Investigating the magnetic configuration of (LaMnO3)1/(SrTiO3)4, (LaMnO3)2/(SrTiO3)4, (LaMnO3)3/(SrTiO3)4 Superlattices using the Stoner-Wolfarth model
Subject Areas :Fatemeh Pirvand boori 1 , Azadeh Aezami 2
1 - Department of Chemistry, Ahvaz Branch, Islamic Azad University, Ahvaz, Iran
2 - Department of Chemistry, Ahvaz Branch, Islamic Azad University, Ahvaz, Iran
Keywords: (LaMnO3) /(SrTiO3), SuperLattice, DFT+U, Stoner-Wolfarth model,
Abstract :
In this study, we survey electronic and magnetic configuration of (LaMnO3)1/(SrTiO3)4, (LaMnO3)2/(SrTiO3)4, (LaMnO3)3/(SrTiO3)4 superlattices based on density functional calculations (DFT+U) using Quantum-Espresso open source code.
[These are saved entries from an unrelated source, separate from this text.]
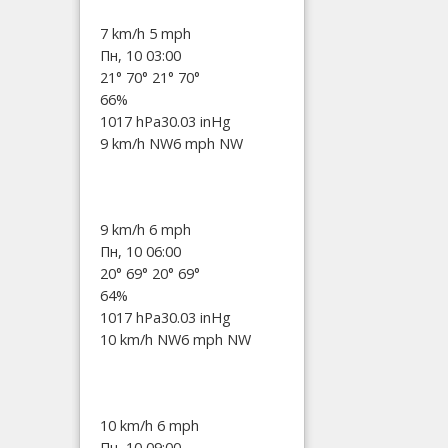
7 km/h
5 mph
Пн, 10 03:00
21°
70°
21°
70°
66%
1017 hPa
30.03 inHg
9 km/h NW
6 mph NW
9 km/h
6 mph
Пн, 10 06:00
20°
69°
20°
69°
64%
1017 hPa
30.03 inHg
10 km/h NW
6 mph NW
10 km/h
6 mph
Пн, 10 09:00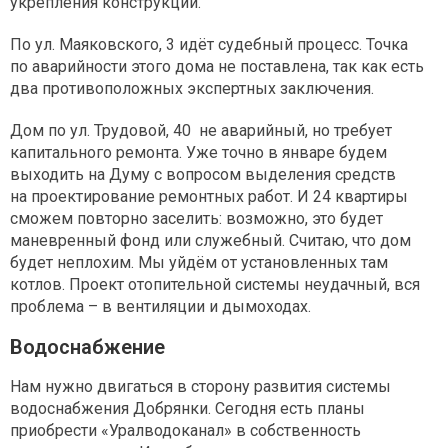
укрепления конструкций.
По ул. Маяковского, 3 идёт судебный процесс. Точка
по аварийности этого дома не поставлена, так как есть
два противоположных экспертных заключения.
Дом по ул. Трудовой, 40 не аварийный, но требует
капитального ремонта. Уже точно в январе будем
выходить на Думу с вопросом выделения средств
на проектирование ремонтных работ. И 24 квартиры
сможем повторно заселить: возможно, это будет
маневренный фонд или служебный. Считаю, что дом
будет неплохим. Мы уйдём от установленных там
котлов. Проект отопительной системы неудачный, вся
проблема – в вентиляции и дымоходах.
Водоснабжение
Нам нужно двигаться в сторону развития системы
водоснабжения Добрянки. Сегодня есть планы
приобрести «Уралводоканал» в собственность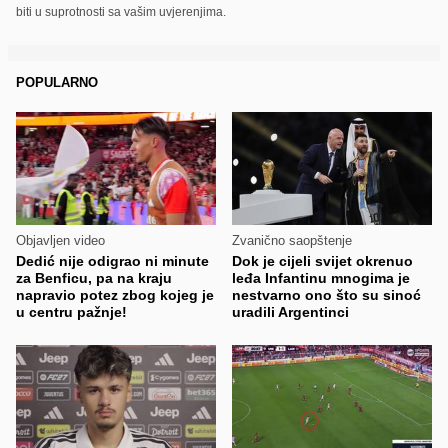
biti u suprotnosti sa vašim uvjerenjima.
POPULARNO
Objavljen video
Zvanično saopštenje
Dedić nije odigrao ni minute
Dok je cijeli svijet okrenuo
za Benficu, pa na kraju
leđa Infantinu mnogima je
napravio potez zbog kojeg je
nestvarno ono što su sinoć
u centru pažnje!
uradili Argentinci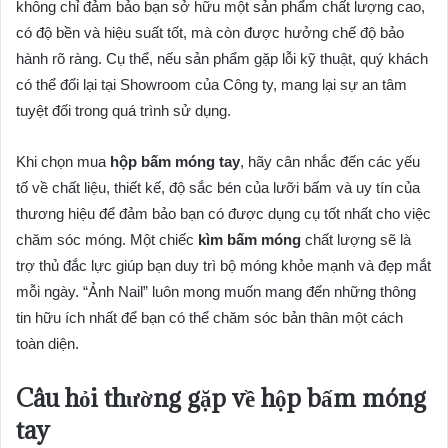
không chỉ đảm bảo bạn sở hữu một sản phẩm chất lượng cao,
có độ bền và hiệu suất tốt, mà còn được hưởng chế độ bảo
hành rõ ràng. Cụ thể, nếu sản phẩm gặp lỗi kỹ thuật, quý khách
có thể đổi lại tại Showroom của Công ty, mang lại sự an tâm
tuyệt đối trong quá trình sử dụng.
Khi chọn mua
hộp bấm móng tay
, hãy cân nhắc đến các yếu
tố về chất liệu, thiết kế, độ sắc bén của lưỡi bấm và uy tín của
thương hiệu để đảm bảo bạn có được dụng cụ tốt nhất cho việc
chăm sóc móng. Một chiếc
kìm bấm móng
chất lượng sẽ là
trợ thủ đắc lực giúp bạn duy trì bộ móng khỏe mạnh và đẹp mắt
mỗi ngày. “Ảnh Nail” luôn mong muốn mang đến những thông
tin hữu ích nhất để bạn có thể chăm sóc bản thân một cách
toàn diện.
Câu hỏi thường gặp về
hộp bấm móng
tay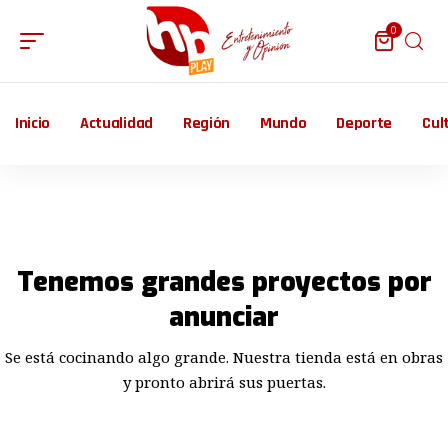
0
Inicio
Actualidad
Región
Mundo
Deporte
Cul
Tenemos grandes proyectos por
anunciar
Se está cocinando algo grande. Nuestra tienda está en obras
y pronto abrirá sus puertas.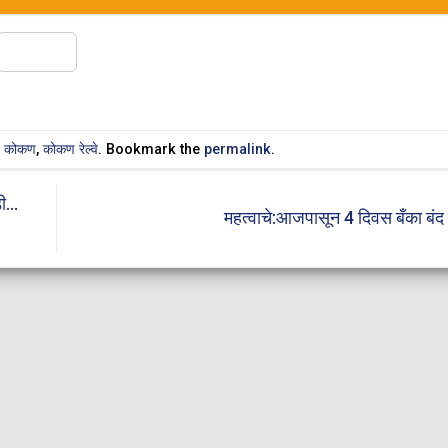
Share
n
कोकण
,
कोकण रेल्वे
. Bookmark the
permalink
.
डी…
महत्वाचे:आजपासून 4 दिवस बँका बंद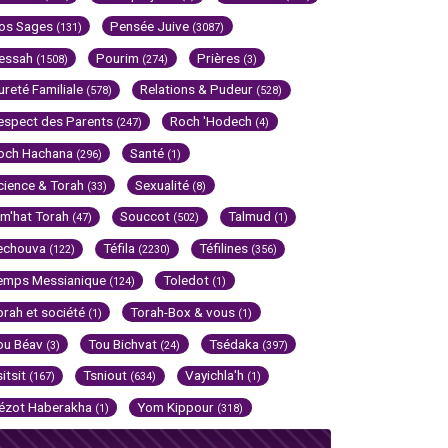
os Sages
Pensée Juive
(131)
(3087)
essah
Pourim
Prières
(1508)
(274)
(3)
ureté Familiale
Relations & Pudeur
(578)
(528)
espect des Parents
Roch 'Hodech
(247)
(4)
och Hachana
Santé
(296)
(1)
cience & Torah
Sexualité
(33)
(8)
im'hat Torah
Souccot
Talmud
(47)
(502)
(1)
echouva
Téfila
Téfilines
(122)
(2230)
(356)
emps Messianique
Toledot
(124)
(1)
orah et société
Torah-Box & vous
(1)
(1)
ou Béav
Tou Bichvat
Tsédaka
(3)
(24)
(397)
sitsit
Tsniout
Vayichla'h
(167)
(634)
(1)
ézot Haberakha
Yom Kippour
(1)
(318)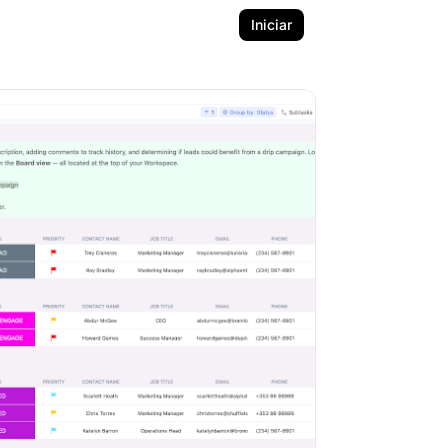
Iniciar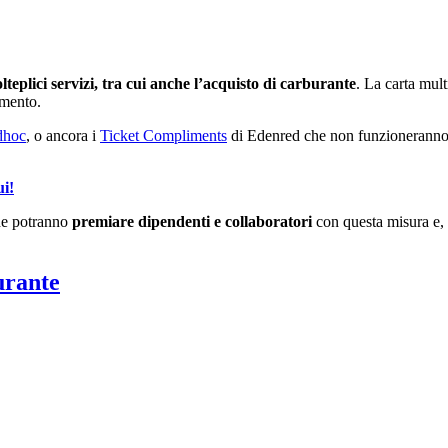
eplici servizi, tra cui anche l’acquisto di
carburante
. La carta mul
imento.
dhoc
, o ancora i
Ticket Compliments
di Edenred che non funzioneranno 
ui!
he potranno
premiare dipendenti e collaboratori
con questa misura e, 
urante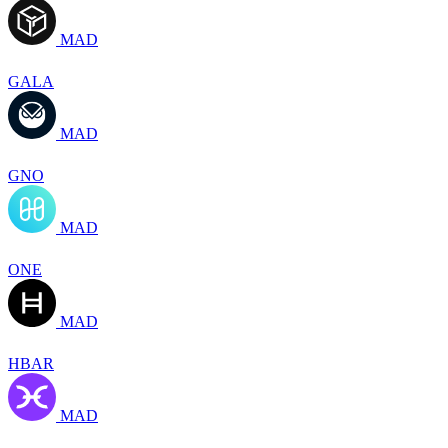
MAD
GALA
MAD
GNO
MAD
ONE
MAD
HBAR
MAD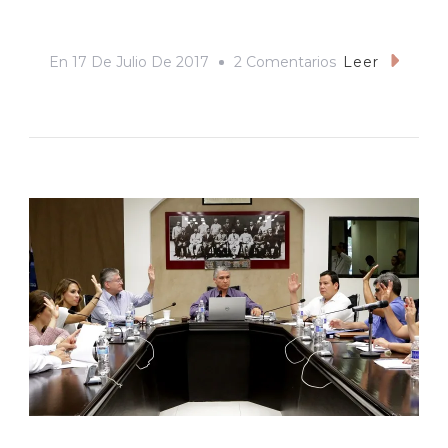
En
En
17 De Julio De 2017
2 Comentarios
Leer
Cuando
Hacer
Política
Se
Confunde
Con
El
Espectáculo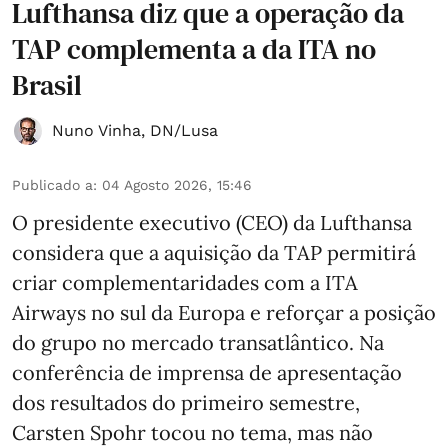
Lufthansa diz que a operação da
TAP complementa a da ITA no
Brasil
Nuno Vinha
,
DN/Lusa
Publicado a
:
04 Agosto 2026, 15:46
O presidente executivo (CEO) da Lufthansa
considera que a aquisição da TAP permitirá
criar complementaridades com a ITA
Airways no sul da Europa e reforçar a posição
do grupo no mercado transatlântico. Na
conferência de imprensa de apresentação
dos resultados do primeiro semestre,
Carsten Spohr tocou no tema, mas não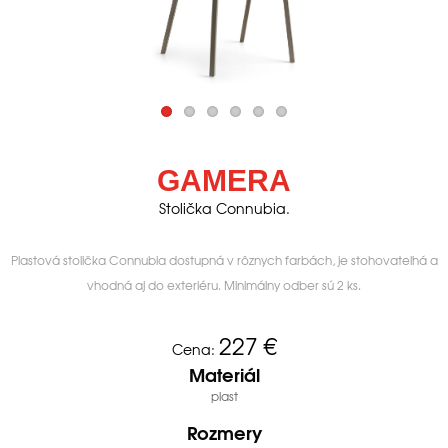
GAMERA
Stolička Connubia.
Plastová stolička Connubia dostupná v rôznych farbách, je stohovateľná a
vhodná aj do exteriéru. Minimálny odber sú 2 ks.
227
€
Cena:
Materiál
plast
Rozmery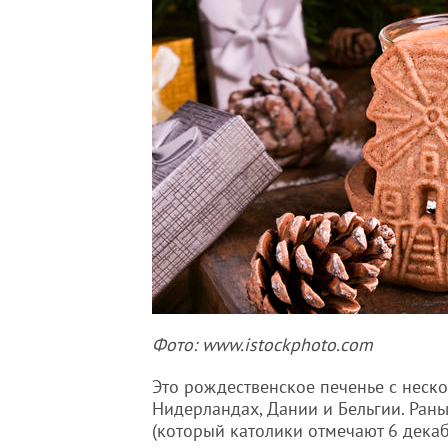
Фото: www.istockphoto.com
Это рождественское печенье с неск
Нидерландах, Дании и Бельгии. Ран
(который католики отмечают 6 декаб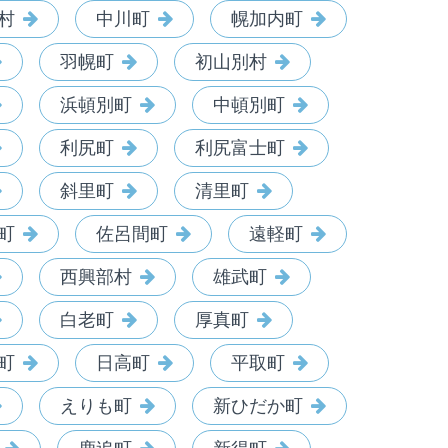
村
中川町
幌加内町
羽幌町
初山別村
浜頓別町
中頓別町
利尻町
利尻富士町
斜里町
清里町
町
佐呂間町
遠軽町
西興部村
雄武町
白老町
厚真町
町
日高町
平取町
えりも町
新ひだか町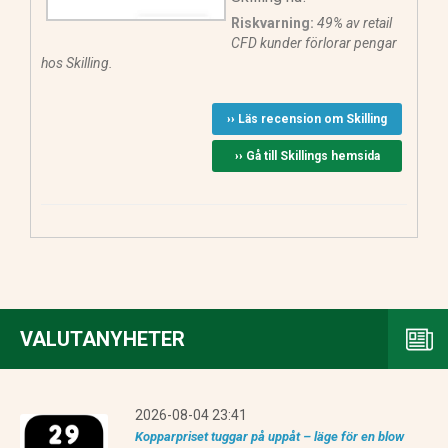
Riskvarning:
49% av retail
CFD kunder förlorar pengar
hos Skilling.
›› Läs recension om Skilling
›› Gå till Skillings hemsida
VALUTANYHETER
2026-08-04 23:41
Kopparpriset tuggar på uppåt – läge för en blow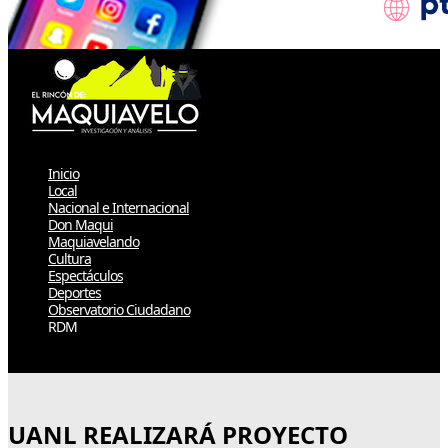
Inicio
Local
Nacional e Internacional
Don Maqui
Maquiavelando
Cultura
Espectáculos
Deportes
Observatorio Ciudadano
RDM
Select Page
UANL REALIZARÁ PROYECTO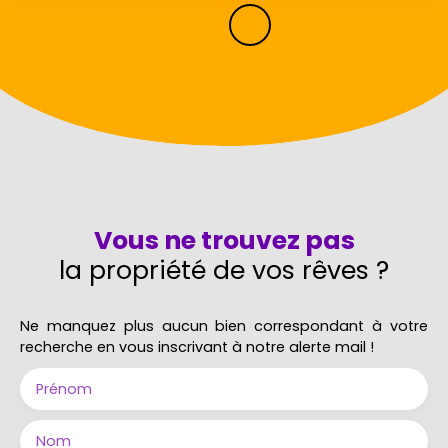
Vous ne trouvez pas
la propriété de vos rêves ?
Ne manquez plus aucun bien correspondant à votre
recherche en vous inscrivant à notre alerte mail !
Prénom
Nom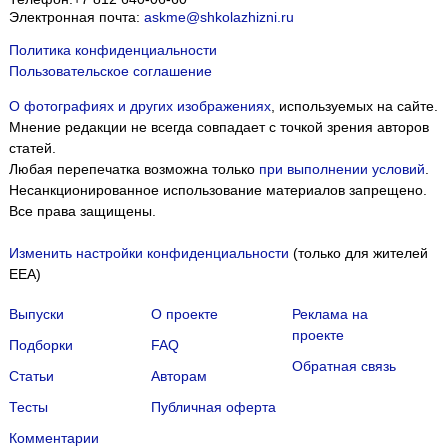
Электронная почта:
askme@shkolazhizni.ru
Политика конфиденциальности
Пользовательское соглашение
О фотографиях и других изображениях
, используемых на сайте.
Мнение редакции не всегда совпадает с точкой зрения авторов
статей.
Любая перепечатка возможна только
при выполнении условий
.
Несанкционированное использование материалов запрещено.
Все права защищены.
Изменить настройки конфиденциальности
(только для жителей
EEA)
Выпуски
О проекте
Реклама на
проекте
Подборки
FAQ
Обратная связь
Статьи
Авторам
Тесты
Публичная оферта
Комментарии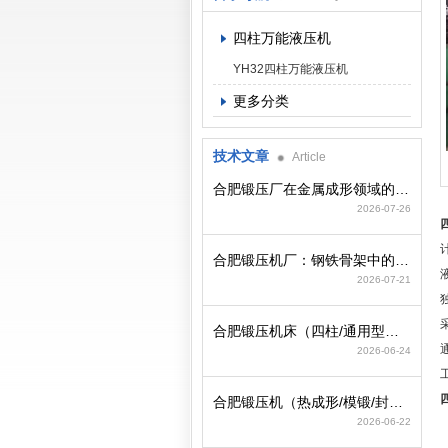
四柱万能液压机
YH32四柱万能液压机
更多分类
技术文章
Article
合肥锻压厂在金属成形领域的工艺积淀与装备制造逻辑
2026-07-26
合肥锻压机厂：钢铁骨架中的动力心脏
2026-07-21
合肥锻压机床（四柱/通用型）选型策略与参数匹配要点
2026-06-24
合肥锻压机（热成形/模锻/封头）选型策略与行业工况匹配
2026-06-22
The Hubbard parameter has been calculated for the Mn and Ti atoms using a linear response approach. This parameter is 3.5 eV for LaMnO3 and it is 4.98 eV for SrTiO3, are in good agreement with the experimental results. The results of total and partial density of states calculations of the LaMnO3 and SrTiO3 compounds show that LaMnO3 and SrTiO3 compounds are insulator and antiferromagnetic and paramagnetic, respectively, but The 2DEG half-metallic observed in (LaMnO3)1/(SrTiO3)4, (LaMnO3)2/(SrTiO3)4, (LaMnO3)3/(SrTiO3)4 superlattices by inclusion of electron-electron correlations with UTi=4.98 eV and UMn=3.5 eV. We used Stoner-Wolfarth model to investigate the magnetic configuration of (LaMnO3)1/(SrTiO3)8, (LaMnO3)2/(SrTiO3)8, (LaMnO3)3/(SrTiO3)8 superlattices. The results of density of states show that (LaMnO3)1/(SrTiO3)8, (LaMnO3)2/(SrTiO3)8, (LaMnO3)3/(SrTiO3)8 superlattices are ferromagnetic and half-metallic that are in good agreement with the Stoner-Wolfarth results.